*THE TASK*
Pictures in the entries below are excluded; copy only the lines from the one containing "снят. Аспирантура сохранится как" to the one containing "2005 phpBB Group", both included.

*STORED DATA*
━━━━━━
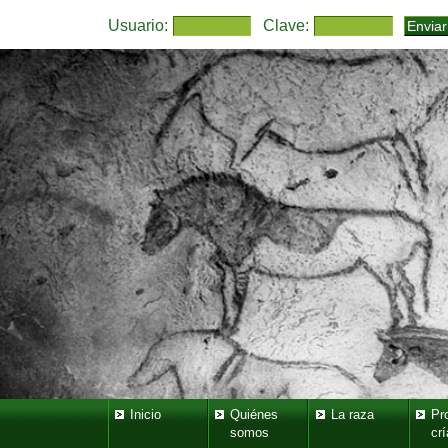
Usuario:
Clave:
Inicio
Quiénes
La raza
Pr
somos
crí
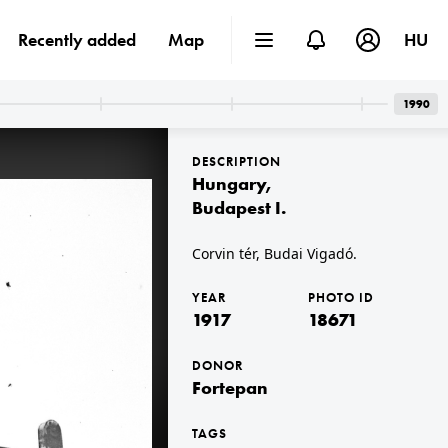
Recently added
Map
HU
1990
DESCRIPTION
Hungary
,
Budapest I.
Corvin tér, Budai Vigadó.
1917
YEAR
PHOTO ID
1917
18671
DONOR
Fortepan
TAGS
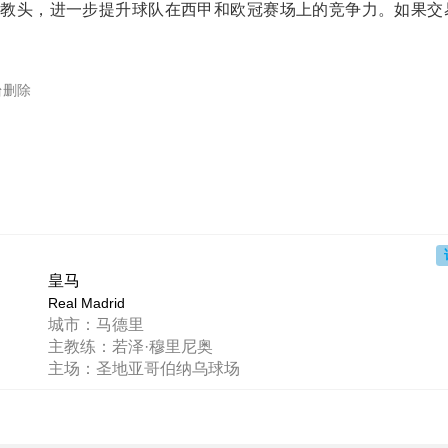
军教头，进一步提升球队在西甲和欧冠赛场上的竞争力。如果交
台删除
皇马
Real Madrid
城市：马德里
主教练：若泽·穆里尼奥
主场：圣地亚哥伯纳乌球场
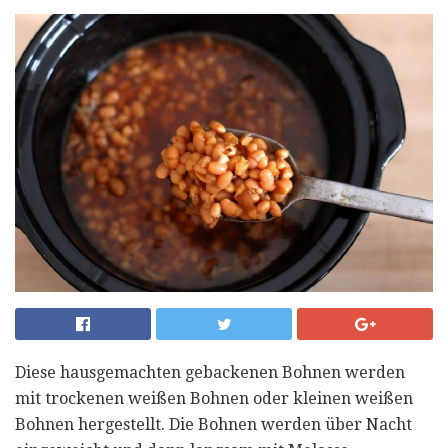
Diese hausgemachten gebackenen Bohnen werden
mit trockenen weißen Bohnen oder kleinen weißen
Bohnen hergestellt. Die Bohnen werden über Nacht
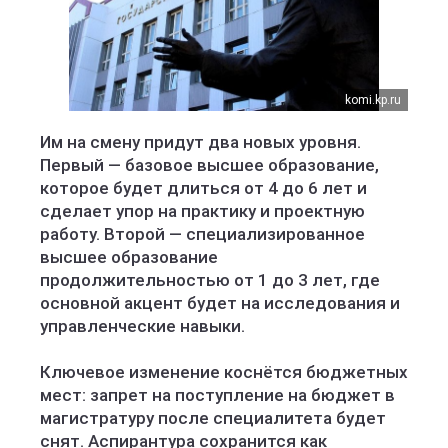
komi.kp.ru
Им на смену придут два новых уровня.
Первый — базовое высшее образование,
которое будет длиться от 4 до 6 лет и
сделает упор на практику и проектную
работу. Второй — специализированное
высшее образование
продолжительностью от 1 до 3 лет, где
основной акцент будет на исследования и
управленческие навыки.
Ключевое изменение коснётся бюджетных
мест: запрет на поступление на бюджет в
магистратуру после специалитета будет
снят. Аспирантура сохранится как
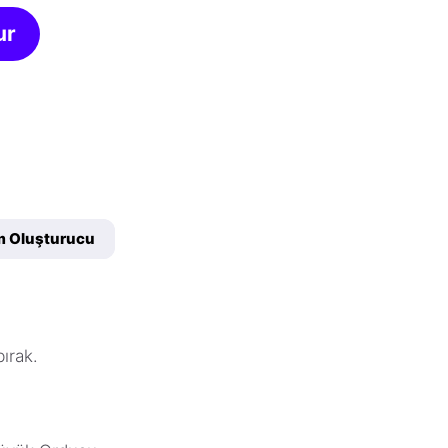
ur
im Oluşturucu
bırak.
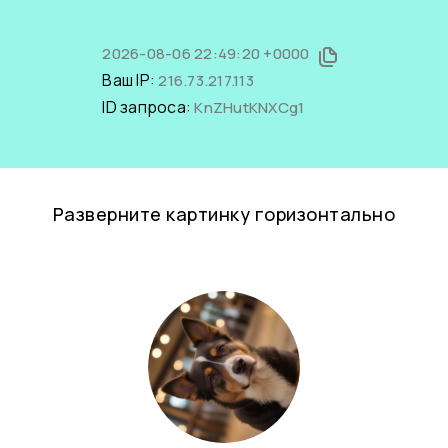
2026-08-06 22:49:20 +0000
Ваш IP:
216.73.217.113
ID запроса:
KnZHutKNXCg1
Разверните картинку горизонтально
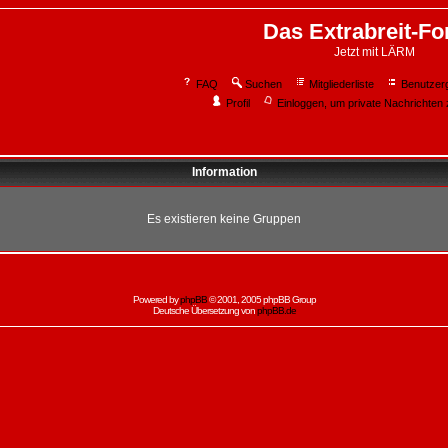
Das Extrabreit-F
Jetzt mit LÄRM
FAQ
Suchen
Mitgliederliste
Benutzer
Profil
Einloggen, um private Nachrichten 
Information
Es existieren keine Gruppen
Powered by
phpBB
© 2001, 2005 phpBB Group
Deutsche Übersetzung von
phpBB.de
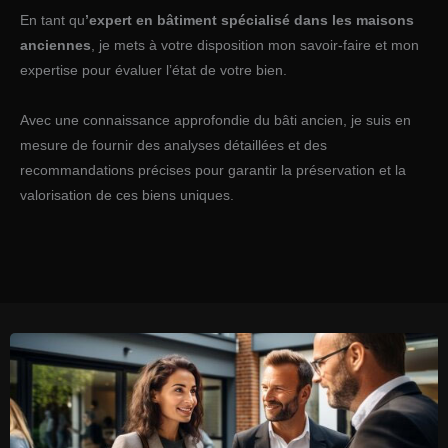
En tant qu
’expert en bâtiment spécialisé dans les maisons
anciennes
, je mets à votre disposition mon savoir-faire et mon
expertise pour évaluer l’état de votre bien.
Avec une connaissance approfondie du bâti ancien, je suis en
mesure de fournir des analyses détaillées et des
recommandations précises pour garantir la préservation et la
valorisation de ces biens uniques.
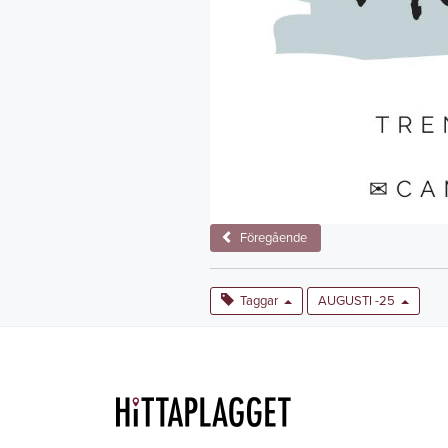
Föregående
Taggar
AUGUSTI -25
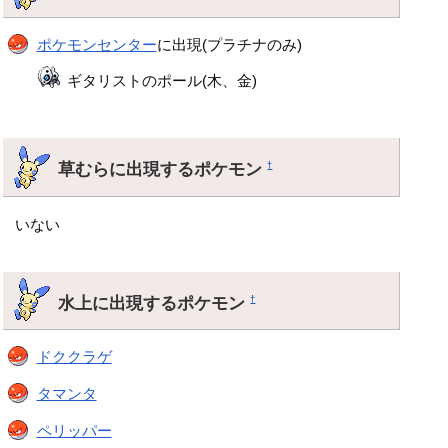
ポケモンセンター
に出現(プラチナのみ)
ギタリストのポール(木、金)
草むらに出現するポケモン
†
いない
水上に出現するポケモン
†
ドククラゲ
タマンタ
ペリッパー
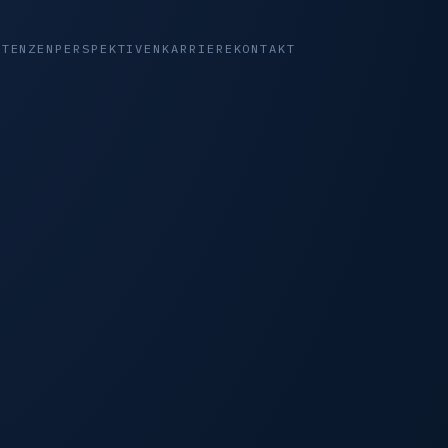
ETENZEN
PERSPEKTIVEN
KARRIERE
KONTAKT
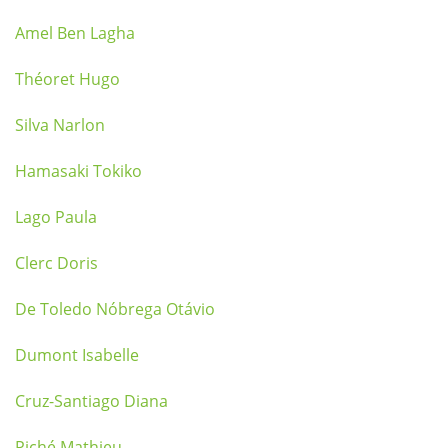
Amel Ben Lagha
Théoret Hugo
Silva Narlon
Hamasaki Tokiko
Lago Paula
Clerc Doris
De Toledo Nóbrega Otávio
Dumont Isabelle
Cruz-Santiago Diana
Piché Mathieu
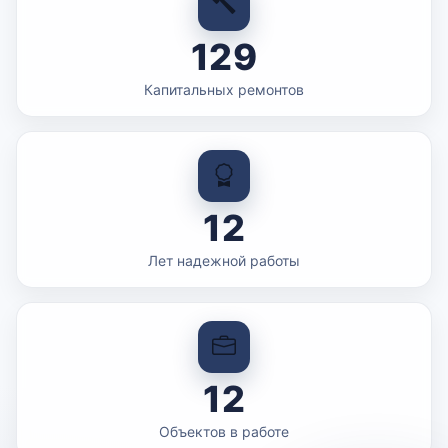
129
Капитальных ремонтов
12
Лет надежной работы
12
Объектов в работе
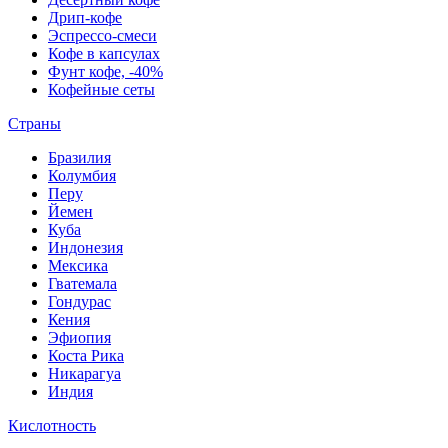
Дрип-кофе
Эспрессо-смеси
Кофе в капсулах
Фунт кофе, -40%
Кофейные сеты
Страны
Бразилия
Колумбия
Перу
Йемен
Куба
Индонезия
Мексика
Гватемала
Гондурас
Кения
Эфиопия
Коста Рика
Никарагуа
Индия
Кислотность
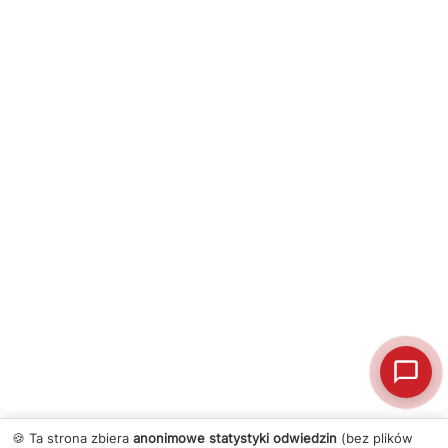
🍪 Ta strona zbiera
anonimowe statystyki odwiedzin
(bez plików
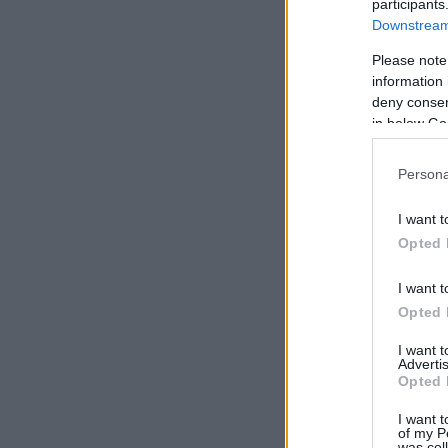
participants
Downstream 
Please note
information 
deny consent
in below Go
Persona
I want t
Opted 
I want t
Opted 
I want 
Advertis
Opted 
I want t
of my P
was col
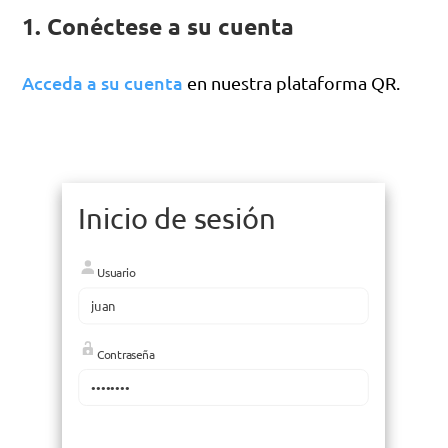
1. Conéctese a su cuenta
Acceda a su cuenta
en nuestra plataforma QR.
Inicio de sesión
Usuario
Contraseña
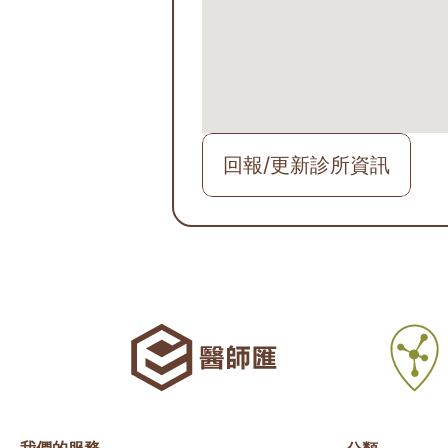
回報/更新診所資訊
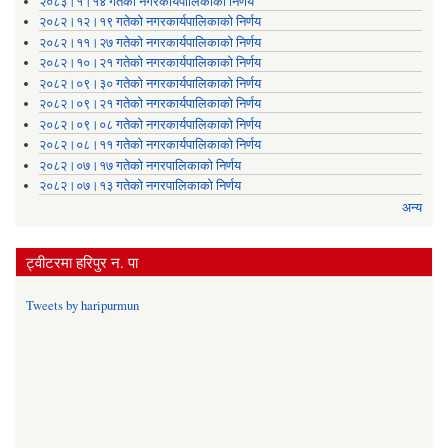
२०८३।१।१४ गतेको नगरकार्यपालिकाको निर्णय
२०८२।१२।१९ गतेको नगरकार्यपालिकाको निर्णय
२०८२।११।२७ गतेको नगरकार्यपालिकाको निर्णय
२०८२।१०।२१ गतेको नगरकार्यपालिकाको निर्णय
२०८२।०९।३० गतेको नगरकार्यपालिकाको निर्णय
२०८२।०९।२१ गतेको नगरकार्यपालिकाको निर्णय
२०८२।०९।०८ गतेको नगरकार्यपालिकाको निर्णय
२०८२।०८।११ गतेको नगरकार्यपालिकाको निर्णय
२०८२।०७।१७ गतेको नगरपालिकाको निर्णय
२०८२।०७।१३ गतेको नगरपालिकाको निर्णय
अन्य
ट्वीटरमा हरिपुर न. पा
Tweets by haripurmun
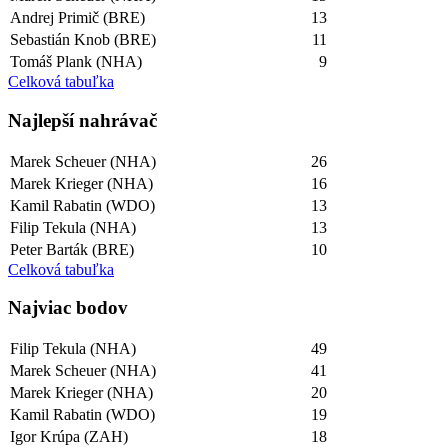
Andrej Primič (BRE)
13
Sebastián Knob (BRE)
11
Tomáš Plank (NHA)
9
Celková tabuľka
Najlepší­ nahrávač
Marek Scheuer (NHA)
26
Marek Krieger (NHA)
16
Kamil Rabatin (WDO)
13
Filip Tekula (NHA)
13
Peter Barták (BRE)
10
Celková tabuľka
Najviac bodov
Filip Tekula (NHA)
49
Marek Scheuer (NHA)
41
Marek Krieger (NHA)
20
Kamil Rabatin (WDO)
19
Igor Krúpa (ZAH)
18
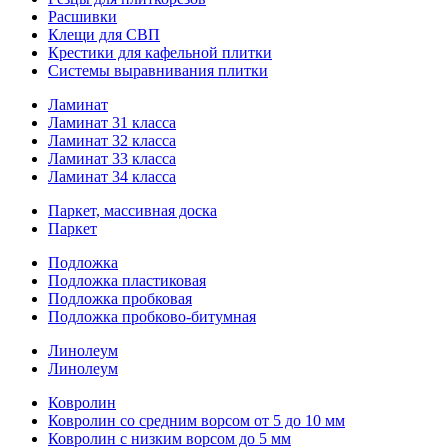
Расшивки
Клещи для СВП
Крестики для кафельной плитки
Системы выравнивания плитки
Ламинат
Ламинат 31 класса
Ламинат 32 класса
Ламинат 33 класса
Ламинат 34 класса
Паркет, массивная доска
Паркет
Подложка
Подложка пластиковая
Подложка пробковая
Подложка пробково-битумная
Линолеум
Линолеум
Ковролин
Ковролин со средним ворсом от 5 до 10 мм
Ковролин с низким ворсом до 5 мм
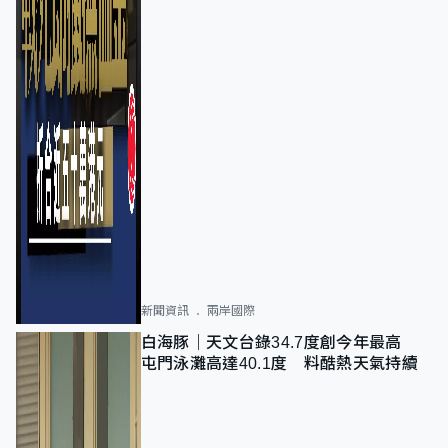
新聞資訊
兩岸國際
白海豚｜天文台錄34.7度創今年最高
屯門泳灘高達40.1度 料酷熱天氣持續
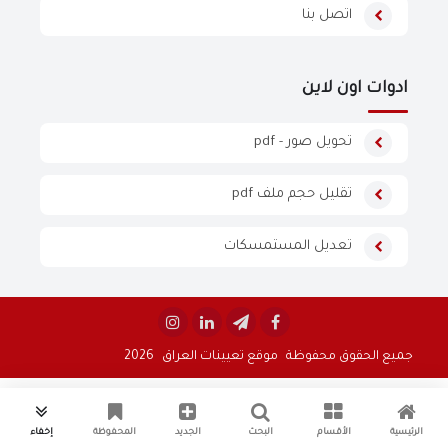
اتصل بنا
ادوات اون لاين
تحويل صور - pdf
تقليل حجم ملف pdf
تعديل المستمسكات


جميع الحقوق محفوظة
موقع تعيينات العراق
2026
الرئيسية
الأقسام
البحث
الجديد
المحفوظة
إخفاء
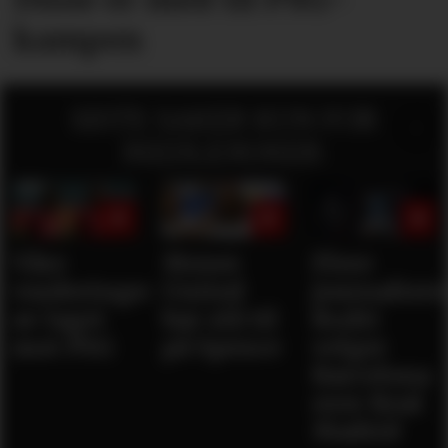
kampen
SISTE SAKER KUN FOR
MEDLEMMER:
Våre
Mener
Flere
vurderinger
United
journaliste
av laget
bør slå til
Rodri
mot PSG
på Spence
velger
Barcelona
over Real
Madrid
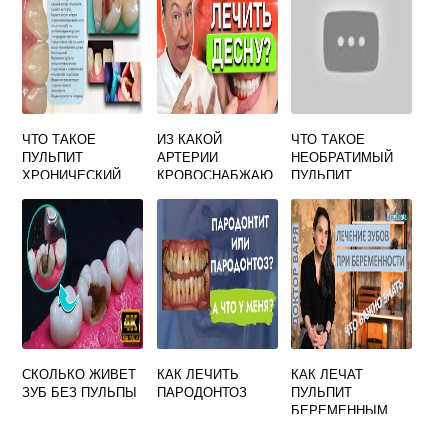
ЧТО ТАКОЕ
ИЗ КАКОЙ
ЧТО ТАКОЕ
ПУЛЬПИТ
АРТЕРИИ
НЕОБРАТИМЫЙ
ХРОНИЧЕСКИЙ
КРОВОСНАБЖАЮ
ПУЛЬПИТ
ФИБРОЗНЫЙ
ТСЯ ТКАНИ
ПАРОДОНТА
СКОЛЬКО ЖИВЕТ
КАК ЛЕЧИТЬ
КАК ЛЕЧАТ
ЗУБ БЕЗ ПУЛЬПЫ
ПАРОДОНТОЗ
ПУЛЬПИТ
БЕРЕМЕННЫМ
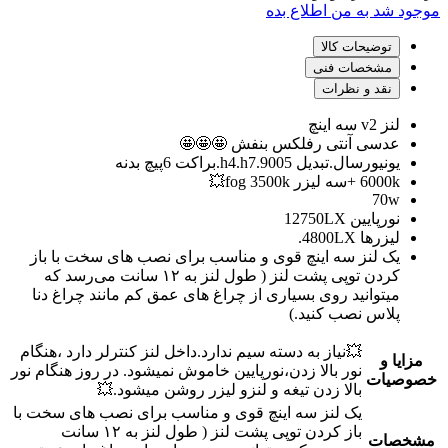
موجود شد به من اطلاع بده
توضیحات کالا
مشخصات فنی
نقد و نظرات
لنز v2 سه اینچ
عدسی آنتی رفلکس بنفش 🤩🤩🤩
یونیورسال.تبدیل h4.h7.9005.براکت 6پیچ بدنه
6000k +سه لیزر fog 3500k💥
70w
نورپایین 12750LX
لیزرها 4800LX.
یک لنز سه اینچ قوی و مناسب برای نصب های سخت با باز
کردن توپی پشت لنز ( طول لنز به ۱۲ سانت می‌رسد که
میتوانید روی بسیاری از چراغ های عمق کم مانند چراغ دنا
پلاس نصب کنید.)
💥نیاز به دسته سیم ندارد.داخل لنز کنترلر دارد ‌‌،هنگام
مزایا و
نور بالا زدن،نورپایین خاموش نمیشود. در روز هنگام نور
خصوصیات
بالا زدن تیغه و لنزو لیزر روشن میشود.💥
یک لنز سه اینچ قوی و مناسب برای نصب های سخت با
باز کردن توپی پشت لنز ( طول لنز به ۱۲ سانت
مشخصات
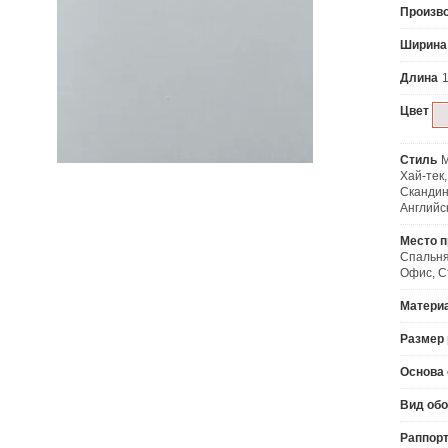
Произв
Ширина
Длина
Цвет
Стиль
М
Хай-тек,
Скандин
Английс
Место 
Спальня
Офис, С
Матери
Размер 
Основа 
Вид об
Раппорт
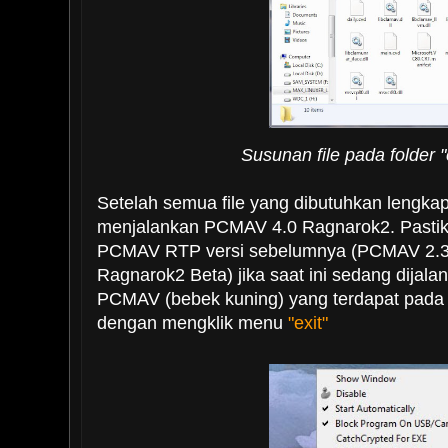
Susunan file pada folder 
Setelah semua file yang dibutuhkan lengkap
menjalankan PCMAV 4.0 Ragnarok2. Pastik
PCMAV RTP versi sebelumnya (PCMAV 2.3
Ragnarok2 Beta) jika saat ini sedang dijala
PCMAV (bebek kuning) yang terdapat pada no
dengan mengklik menu
"exit"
━━━━━━
*WRITTEN RESPONSE*
снят. Аспирантура сохранится как
ur
im Oluşturucu
bırak.
2026-08-06 22:49:20 +0000
Ваш IP:
216.73.217.113
ID запроса:
KnZHutKNXCg1
Разверните картинку горизонтально
Das Extrabreit-F
Jetzt mit LÄRM
FAQ
Suchen
Mitgliederliste
Benutzer
Profil
Einloggen, um private Nachrichten 
Information
Es existieren keine Gruppen
Powered by
phpBB
© 2001, 2005 phpBB Group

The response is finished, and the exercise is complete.